--- Data listing Enclosed Below ---

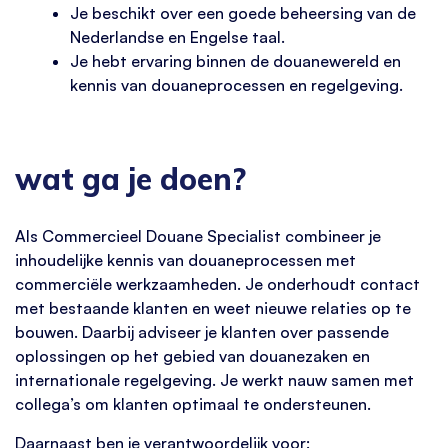
Je beschikt over een goede beheersing van de
Nederlandse en Engelse taal.
Je hebt ervaring binnen de douanewereld en
kennis van douaneprocessen en regelgeving.
wat ga je doen?
Als Commercieel Douane Specialist combineer je
inhoudelijke kennis van douaneprocessen met
commerciële werkzaamheden. Je onderhoudt contact
met bestaande klanten en weet nieuwe relaties op te
bouwen. Daarbij adviseer je klanten over passende
oplossingen op het gebied van douanezaken en
internationale regelgeving. Je werkt nauw samen met
collega’s om klanten optimaal te ondersteunen.
Daarnaast ben je verantwoordelijk voor:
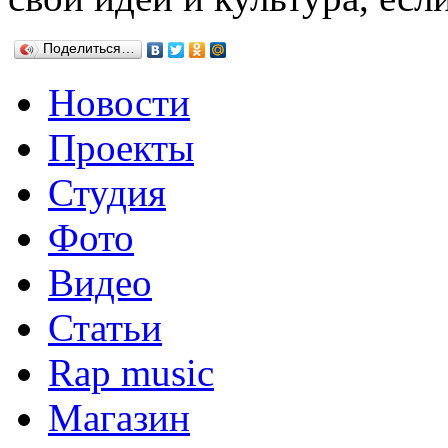
Поделиться…
Новости
Проекты
Студия
Фото
Видео
Статьи
Rap music
Магазин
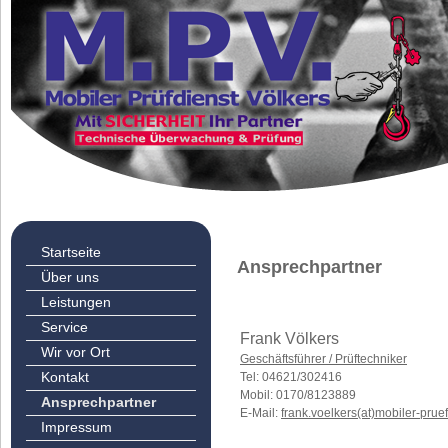
Startseite
Ansprechpartner
Über uns
Leistungen
Service
Frank Völkers
Wir vor Ort
Geschäftsführer / Prüftechniker
Kontakt
Tel: 04621/302416
Mobil: 0170/8123889
Ansprechpartner
E-Mail:
frank.voelkers(at)mobiler-prue
Impressum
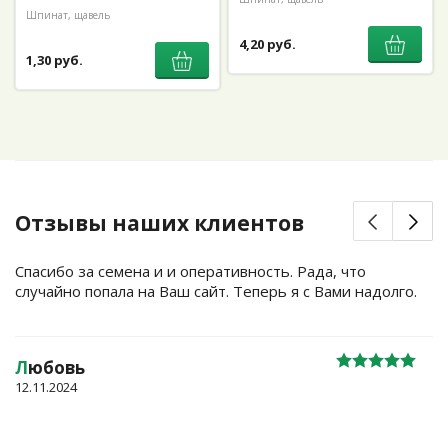
Шпинат, щавель
4,20 руб.
1,30 руб.
Отзывы наших клиентов
Спасибо за семена и и оперативность. Рада, что
случайно попала на Ваш сайт. Теперь я с Вами надолго.
Л
юбовь
12.11.2024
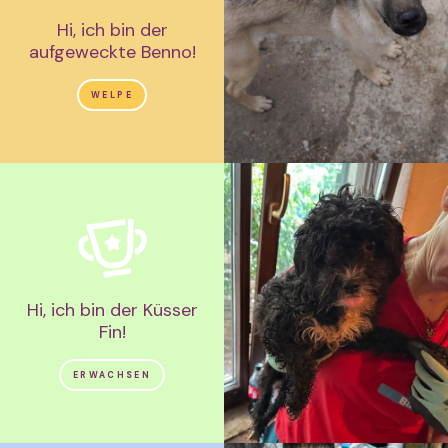
Hi, ich bin der
aufgeweckte Benno!
WELPE
Hi, ich bin der Küsser
Fin!
ERWACHSEN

--- End of Enclosed Data listing ---

== Exercise details ==
Pictures aside, set down the lines from the one containing "Отзывы наших клиентов" through the end of the records above, exactly and only those.

== Result for this task ==
Отзывы наших клиентов
Спасибо за семена и и оперативность. Рада, что
случайно попала на Ваш сайт. Теперь я с Вами надолго.
Л
юбовь
12.11.2024
Hi, ich bin der
aufgeweckte Benno!
WELPE
Hi, ich bin der Küsser
Fin!
ERWACHSEN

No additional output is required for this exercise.